Metadata-Version: 2.3
Name: ghostumap
Version: 0.0.0
Summary: GhostUMAP2 for Measuring and Analyzing (r,d)-Stability of UMAP
Project-URL: Homepage, https://github.com/jjmmwon/ghostumap2
Author-email: Myeongwon Jung <mw.jung@skku.edu>
Requires-Dist: anywidget
Requires-Dist: matplotlib
Requires-Dist: numpy
Requires-Dist: pandas
Requires-Dist: scikit-learn
Requires-Dist: umap-learn
Provides-Extra: dev
Requires-Dist: jupyterlab; extra == 'dev'
Requires-Dist: watchfiles; extra == 'dev'
Description-Content-Type: text/markdown

<p align="center">
  <h2 align="center">GhostUMAP2</h2>
	<h3 align="center">Measuring and Analyzing <i>(r,d)</i>-Stability of UMAP</h3>
</p>

### Installation

```Bash
git clone https://github.com/jjmmwon/rdumap.git
cd rdumap
hatch shell
```

### How to use GhostUMAP
```Python
from rdumap import GhostUMAP
from sklearn.datasets import fetch_openml

mnist = fetch_openml("mnist_784")
X, y = mnist["data"], mnist["target"]

mapper = GhostUMAP()
O, G, active_ghosts = mapper.fit_transform(X, n_ghosts=16) 

mapper.visualize(label=y, legend=[str(i) for i in range(10)])
```


## API
### Function 'fit_transform'
```Python
def fit_transform(X, n_ghosts, r, ghost_gen, dropping, init_dropping):
```
Fit X into an embedded space with ghosts and return the transformed outputs.

#### **Parameters**
> - `X`: array, shape (n_samples, n_features) or (n_samples, n_samples). If the metric is 'precomputed' X must be a square distance matrix. Otherwise, it contains a sample per row.

> **Ghost Configuration**
> - `n_ghosts`: The number of ghost points to embed in the embedding space. Default is 16.
> - `r`: Radius for ghost generation. Default is 0.1.
> - `ghost_gen`: Ghost generation parameter. Default is 0.2.

> **Dropping Scheme**
> - `dropping`: Whether to drop ghosts during optimization.

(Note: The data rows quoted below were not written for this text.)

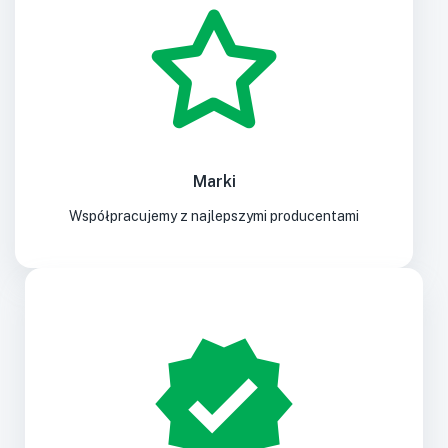
Marki
Współpracujemy z najlepszymi producentami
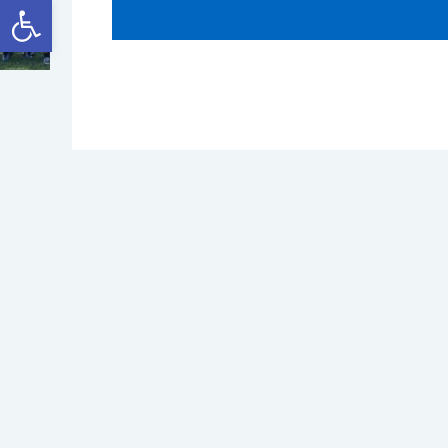
Abrir a barra de ferramentas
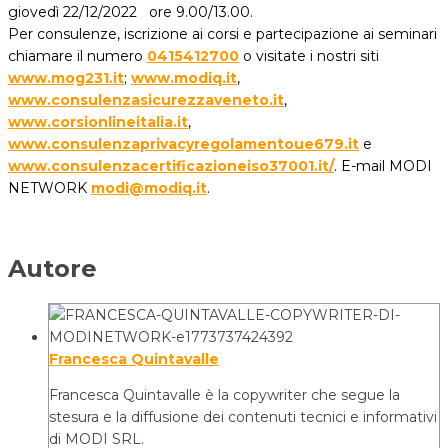
giovedì 22/12/2022 ore 9.00/13.00.
Per consulenze, iscrizione ai corsi e partecipazione ai seminari
chiamare il numero
0415412700
o visitate i nostri siti
www.mog231.it
;
www.modiq.it
,
www.consulenzasicurezzaveneto.it
,
www.corsionlineitalia.it
,
www.consulenzaprivacyregolamentoue679.it
e
www.consulenzacertificazioneiso37001.it/
. E-mail MODI
NETWORK
modi@modiq.it
.
Autore
Francesca Quintavalle
Francesca Quintavalle è la copywriter che segue la
stesura e la diffusione dei contenuti tecnici e informativi
di MODI SRL.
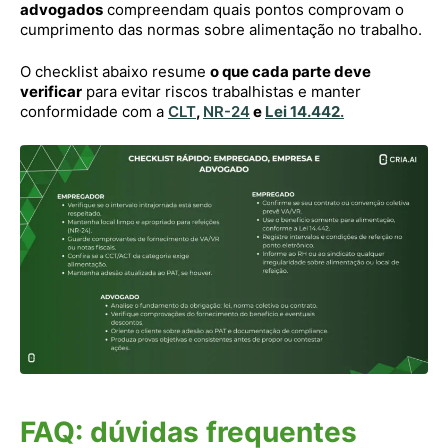
advogados
compreendam quais pontos comprovam o
cumprimento das normas sobre alimentação no trabalho.
O checklist abaixo resume
o que cada parte deve
verificar
para evitar riscos trabalhistas e manter
conformidade com a
CLT
,
NR-24
e
Lei 14.442
.
FAQ: dúvidas frequentes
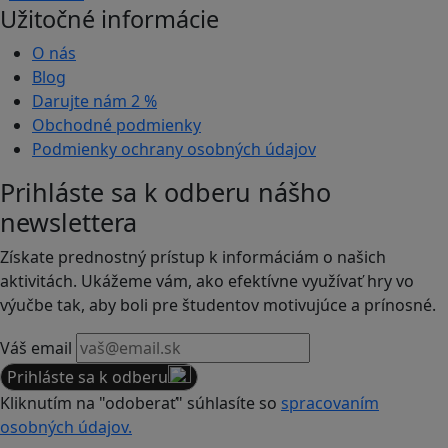
Užitočné informácie
O nás
Blog
Darujte nám
2 %
Obchodné podmienky
Podmienky ochrany osobných údajov
Prihláste sa k odberu nášho
newslettera
Získate prednostný prístup k informáciám o našich
aktivitách. Ukážeme vám, ako efektívne využívať hry vo
výučbe tak, aby boli pre študentov motivujúce a prínosné.
Váš email
Prihláste sa k odberu
Kliknutím na "odoberať" súhlasíte so
spracovaním
osobných údajov.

Default is True.
> - `init_dropping`: Initial dropping parameter. Default is 0.4.

#### **Returns**
> - ```O: array, shape (n_samples, n_components)```
Embedding of the original data points, identical to the output of UMAP. It represents the transformed coordinates in the low-dimensional space.
> - ```G: array, shape (n_samples, n_ghosts, n_components)```
Embedding of ghost points which are clones of the original points. These ghost points are used to evaluate the instability of each data instance.
> - ```active_ghosts: array, shape (n_samples,)``` 
Boolean array indicating the presence of active ghost points for each data instance.


### Function 'visualize'
```Python
def visualize(title=None, label=None, legend=None):
```
Returns an interactive visualization widget.

#### **Parameters**
> - `title`: Title of the visualization.
> - `label`: Labels for the data points.
> - `legend`: Legend for the visualization.

#### **Returns**
> - `widget`: An interactive visualization widget.

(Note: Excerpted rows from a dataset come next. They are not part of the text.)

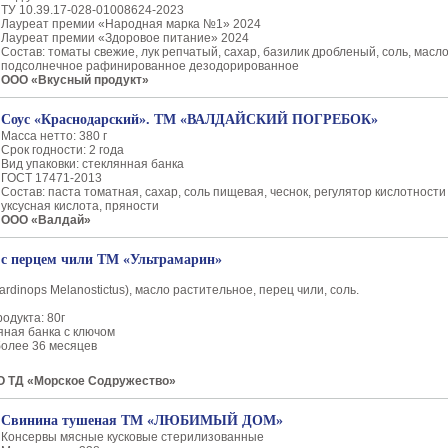
ТУ 10.39.17-028-01008624-2023
Лауреат премии «Народная марка №1» 2024
Лауреат премии «Здоровое питание» 2024
Состав: томаты свежие, лук репчатый, сахар, базилик дробленый, соль, масл
подсолнечное рафинированное дезодорированное
ООО «Вкусный продукт»
Соус «Краснодарский». ТМ «ВАЛДАЙСКИЙ ПОГРЕБОК»
Масса нетто: 380 г
Срок годности: 2 года
Вид упаковки: стеклянная банка
ГОСТ 17471-2013
Состав: паста томатная, сахар, соль пищевая, чеснок, регулятор кислотности
уксусная кислота, пряности
ООО «Валдай»
 с перцем чили ТМ «Ультрамарин»
ardinops Melanostictus), масло растительное, перец чили, соль.
одукта: 80г
яная банка с ключом
более 36 месяцев
О ТД «Морское Содружество»
Свинина тушеная ТМ «ЛЮБИМЫЙ ДОМ»
Консервы мясные кусковые стерилизованные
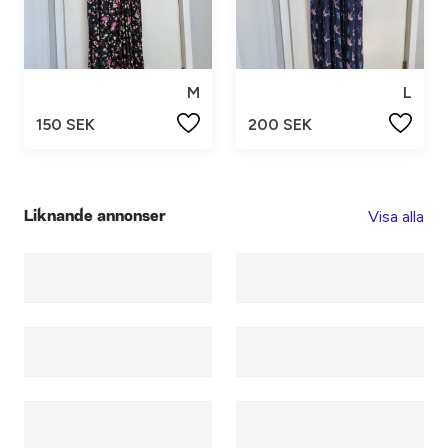
M
L
150 SEK
200 SEK
Visa alla
Liknande annonser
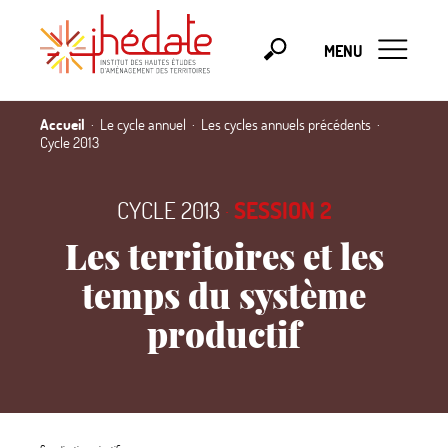
MENU
Accueil
Le cycle annuel
Les cycles annuels précédents
Cycle 2013
CYCLE 2013
·
SESSION 2
Les territoires et les
temps du système
productif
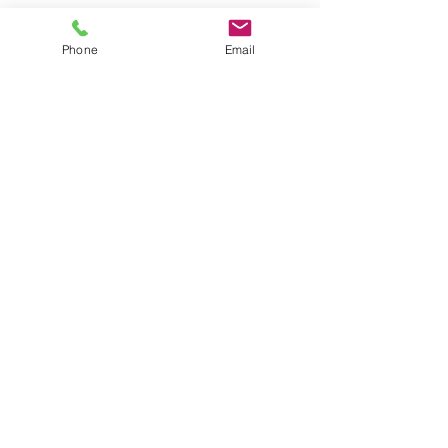
サイトマップ
Phone
Email
●園について
●園長挨拶
●理想とする子どもの姿
●園の特色
●保護者の皆様からの声
●園のいちにち
●年間行事
●施設紹介
●プライバシーポリシー
●アクセス
●2026年度園児募集要項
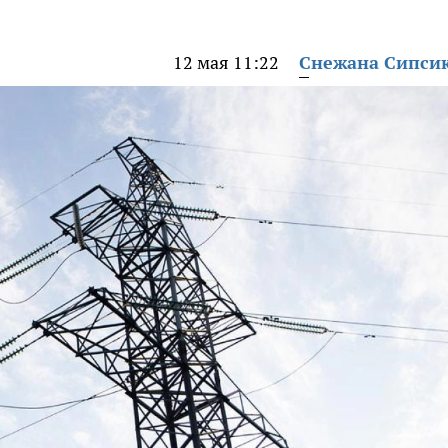
12 мая 11:22
Снежана Сипси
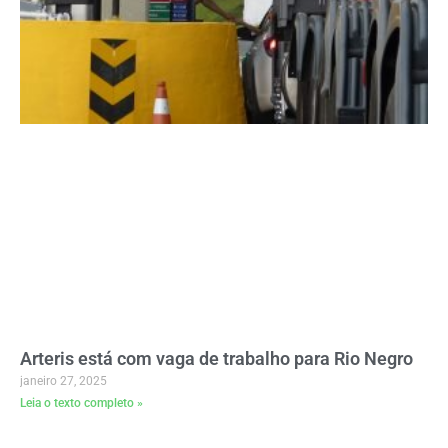
Arteris está com vaga de trabalho para Rio Negro
janeiro 27, 2025
Leia o texto completo »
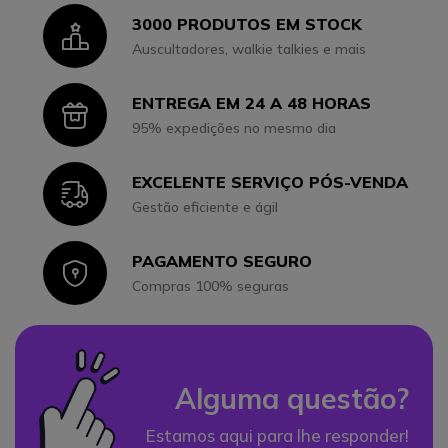
3000 PRODUTOS EM STOCK
Icon
Auscultadores, walkie talkies e mais
ENTREGA EM 24 A 48 HORAS
Icon
95% expedições no mesmo dia
EXCELENTE SERVIÇO PÓS-VENDA
Icon
Gestão eficiente e ágil
PAGAMENTO SEGURO
Icon
Compras 100% seguras
Alguma questão?
Estamos aqui para lhe responder!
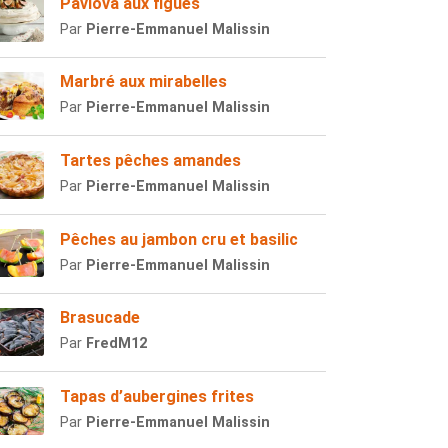
Pavlova aux figues
Par
Pierre-Emmanuel Malissin
Marbré aux mirabelles
Par
Pierre-Emmanuel Malissin
Tartes pêches amandes
Par
Pierre-Emmanuel Malissin
Pêches au jambon cru et basilic
Par
Pierre-Emmanuel Malissin
Brasucade
Par
FredM12
Tapas d’aubergines frites
Par
Pierre-Emmanuel Malissin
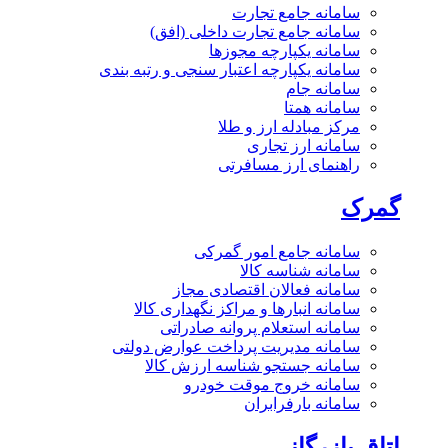
سامانه جامع تجارت
سامانه جامع تجارت داخلی (افق)
سامانه یکپارچه مجوزها
سامانه یکپارچه اعتبار سنجی و رتبه بندی
سامانه جام
سامانه همتا
مرکز مبادله ارز و طلا
سامانه ارز تجاری
راهنمای ارز مسافرتی
گمرک
سامانه جامع امور گمرکی
سامانه شناسه کالا
سامانه فعالان اقتصادی مجاز
سامانه انبارها و مراکز نگهداری کالا
سامانه استعلام پروانه صادراتی
سامانه مدیریت پرداخت عوارض دولتی
سامانه جستجو شناسه ارزش کالا
سامانه خروج موقت خودرو
سامانه بارفرابران
اتاق بازرگانی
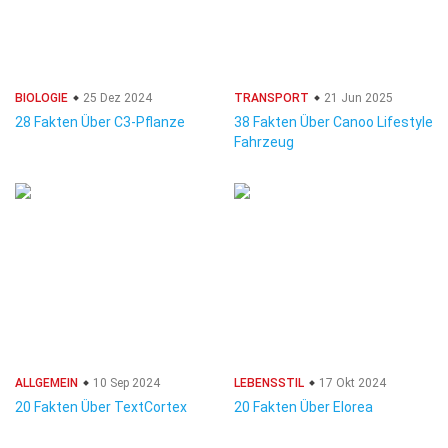
BIOLOGIE
25 Dez 2024
TRANSPORT
21 Jun 2025
28 Fakten Über C3-Pflanze
38 Fakten Über Canoo Lifestyle
Fahrzeug
ALLGEMEIN
10 Sep 2024
LEBENSSTIL
17 Okt 2024
20 Fakten Über TextCortex
20 Fakten Über Elorea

### Function 'get_distances'
Get the distances between the original and ghost projections.
```Python
def get_distances(sensitivity=1):
```
**Parameters**

`sensitivity`: Sensitivity for distance calculation. Default is 1.

**Returns**

`distances`: array, shape (n_samples,). The distances between original and ghost embeddings.

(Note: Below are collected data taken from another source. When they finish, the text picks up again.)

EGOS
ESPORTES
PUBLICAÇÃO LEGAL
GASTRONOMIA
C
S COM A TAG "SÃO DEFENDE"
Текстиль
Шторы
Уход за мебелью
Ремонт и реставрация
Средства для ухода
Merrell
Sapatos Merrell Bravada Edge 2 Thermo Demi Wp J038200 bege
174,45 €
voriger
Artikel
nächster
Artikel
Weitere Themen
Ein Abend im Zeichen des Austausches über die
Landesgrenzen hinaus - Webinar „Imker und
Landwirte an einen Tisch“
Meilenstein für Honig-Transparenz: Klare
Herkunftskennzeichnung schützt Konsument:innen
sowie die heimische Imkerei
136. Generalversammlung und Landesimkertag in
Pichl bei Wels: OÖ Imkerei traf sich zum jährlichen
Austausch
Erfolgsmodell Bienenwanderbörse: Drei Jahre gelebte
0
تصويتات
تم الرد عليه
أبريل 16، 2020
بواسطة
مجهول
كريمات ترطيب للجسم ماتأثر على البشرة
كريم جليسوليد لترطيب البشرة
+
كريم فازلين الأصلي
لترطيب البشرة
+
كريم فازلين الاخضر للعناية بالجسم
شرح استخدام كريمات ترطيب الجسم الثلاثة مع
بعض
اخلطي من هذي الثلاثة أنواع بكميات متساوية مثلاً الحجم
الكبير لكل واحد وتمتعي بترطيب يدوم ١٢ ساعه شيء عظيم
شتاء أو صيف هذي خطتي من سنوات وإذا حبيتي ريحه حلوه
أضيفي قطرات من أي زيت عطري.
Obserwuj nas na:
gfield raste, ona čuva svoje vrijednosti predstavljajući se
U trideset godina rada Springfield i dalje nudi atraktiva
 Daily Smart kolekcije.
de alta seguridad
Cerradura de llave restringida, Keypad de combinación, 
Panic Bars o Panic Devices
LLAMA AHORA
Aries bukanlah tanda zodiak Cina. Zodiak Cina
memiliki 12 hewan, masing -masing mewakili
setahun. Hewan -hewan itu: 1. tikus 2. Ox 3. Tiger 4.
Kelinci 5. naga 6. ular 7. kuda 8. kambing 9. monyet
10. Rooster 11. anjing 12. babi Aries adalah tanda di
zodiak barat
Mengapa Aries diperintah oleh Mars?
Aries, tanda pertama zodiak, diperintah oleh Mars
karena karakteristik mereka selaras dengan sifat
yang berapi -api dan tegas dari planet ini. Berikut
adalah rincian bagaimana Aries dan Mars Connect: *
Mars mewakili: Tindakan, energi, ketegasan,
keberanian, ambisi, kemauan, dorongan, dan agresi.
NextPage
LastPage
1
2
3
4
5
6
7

### Function 'get_unstable_ghosts'
Get the boolean array indicating unstable ghost points.
```Python
def get_unstable_ghosts(distance=0.1, sensitivity=1):
```
**Parameters**

`distance`: Distance threshold for determining instability. Default is 0.1.
`sensitivity`: Sensitivity for instability calculation. Default is 1.

**Returns**

unstable_ghosts`: array, shape (n_samples,).